The treatment, consisting of an intramuscular injection every 8 weeks of a mixture of 1000mg of testosterone (the main male sex hormone) and 200mg of norethisterone enanthate (basically a derivative of the female hormones progesterone and estrogen). The latter acts on the brain’s pituitary gland to stop the production of sperm and testosterone in the testicles, while the former helps to counteract the effects of the loss of natural testosterone production.

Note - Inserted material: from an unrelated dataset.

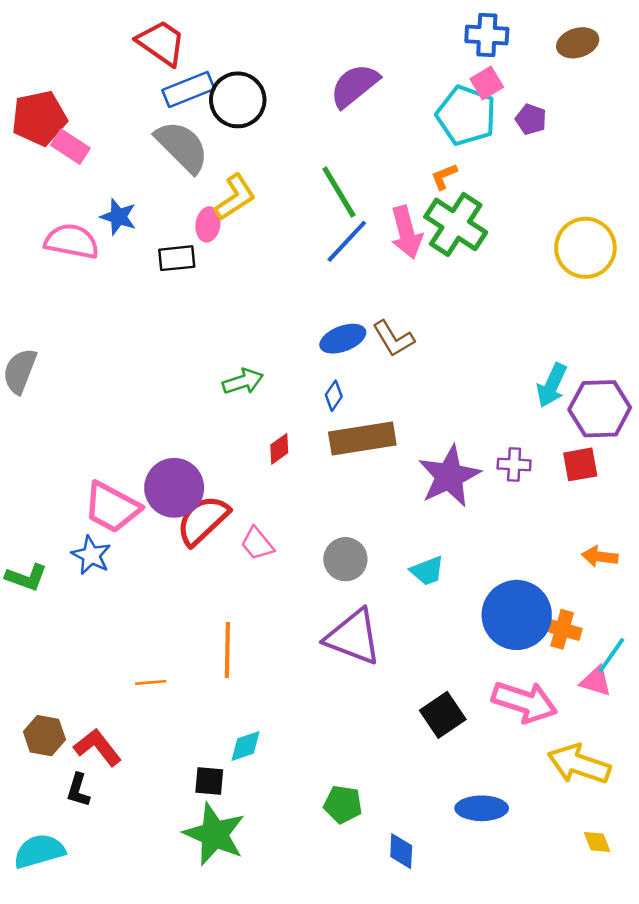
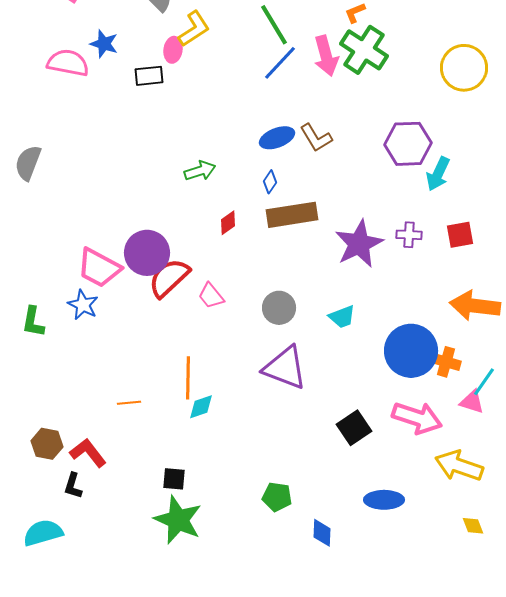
purple hexagon: (600, 409) -> (408, 144), moved
orange arrow: (600, 557) -> (475, 306), size x1.8
green L-shape: (26, 577) -> (33, 322), turned 80
cyan diamond: (246, 746) -> (201, 407), moved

According to a press release put out by Contraception Research and Development (CONRAD), one of the research firms involved in the study, the treatment had a 96% success rate among the 320 male participants (and their non-pregnant partners), with over 75% of participants stating that they are satisfied with the treatment and would continue to use it, but came with some side effects:

“The regimen led to a near-complete and reversible suppression of spermatogenesis, or sperm production. The contraceptive efficacy compared favourably to other reversible methods available for men. However, the frequency of side effects was relatively high, which included: acne, injection site pain, increased libido, and mood disorders. Due to these adverse events, the study was terminated before its completion.”

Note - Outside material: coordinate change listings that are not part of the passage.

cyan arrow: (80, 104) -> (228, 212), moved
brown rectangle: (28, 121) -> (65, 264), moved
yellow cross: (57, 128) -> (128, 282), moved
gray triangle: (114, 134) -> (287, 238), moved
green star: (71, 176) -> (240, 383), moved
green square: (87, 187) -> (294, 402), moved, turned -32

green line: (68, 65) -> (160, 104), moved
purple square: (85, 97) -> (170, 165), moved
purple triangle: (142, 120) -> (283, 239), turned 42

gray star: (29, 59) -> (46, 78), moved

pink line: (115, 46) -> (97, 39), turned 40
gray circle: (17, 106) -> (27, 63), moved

The study was halted on the recommendation of the independent committee established by CONRAD and the World Health Organization. This has lead a number of media outlets to put forth the assertion that the research has been entirely halted because the men involved didn’t think that the side-effects were worth it, despite the fact that many female-only contraception options currently on the market have very similar side-effects. The resulting “men need to toughen up and deal with the side effects women already deal with” narrative has lead to a number of misconceptions I’d like to clear up:

First of all, the pill was originally approved for use in 1960 – a year before sweeping reforms in the FDA’s drug approval process lead to much tighter regulations on drug control trials. The number of women participating in the original trials, as well as the short length of time they were studied, has lead many to criticize the pill’s original approval as hasty. In the intervening timeframe we have seen a number of studies examining the potential health risks (notably blood clots and potential long-term susceptibility to mood disorders such as depression) associated with the pill.

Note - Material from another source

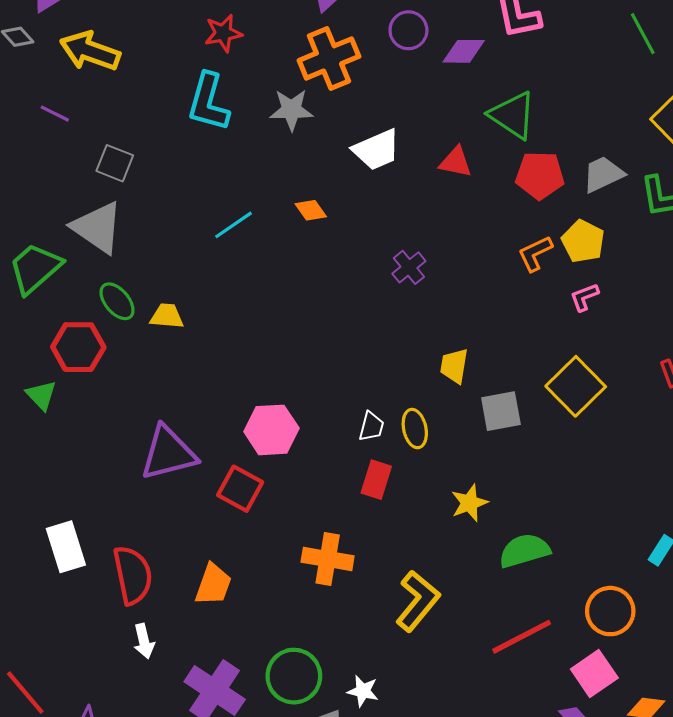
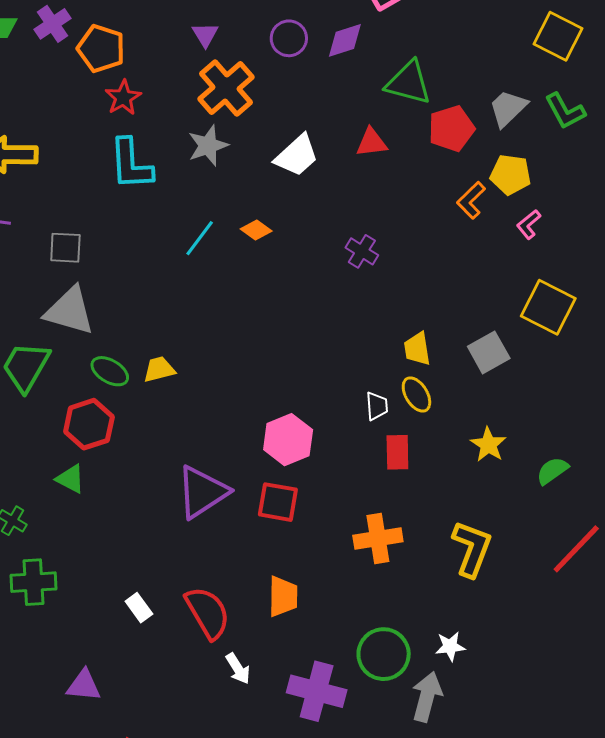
cyan line: (234, 225) -> (200, 238), moved
yellow trapezoid: (454, 366) -> (417, 349), moved
white rectangle: (66, 547) -> (139, 608), size x0.6
green semicircle: (524, 551) -> (552, 471), size x0.7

Secondly, research in the area of male birth control has not been “halted” as a result of this study’s premature termination; the study was a Phase II trial (the second of the three phases of drug testing prior to release to a market), and was never meant to develop a marketable product in the first place, only to evaluate the effectiveness and safety of one currently in the middle of development. In fact, researchers have hailed the results as a great breakthrough in a field that has been largely stagnate for 40+ years, and the scientists involved hope that future research will continue these developments. The press release even states that “given the efficacy and acceptability of this method, despite side effects, there continues to be a strong rationale for continuing research.”

So although it is certainly unfair to have women continue to take a product with unpleasant and potentially unsafe side-effects while the male version receives additional safety reviews, this is the product of a very different historic and scientific climate than exists today, and this clinical trial is simply trying to avoid repeating the missteps of the past. Yes, there is an undeniable, unequal burden of contraception placed on women, but I find it unfair to disparage the results of a study which is being conducted with the express goal of eventually bridging this gap.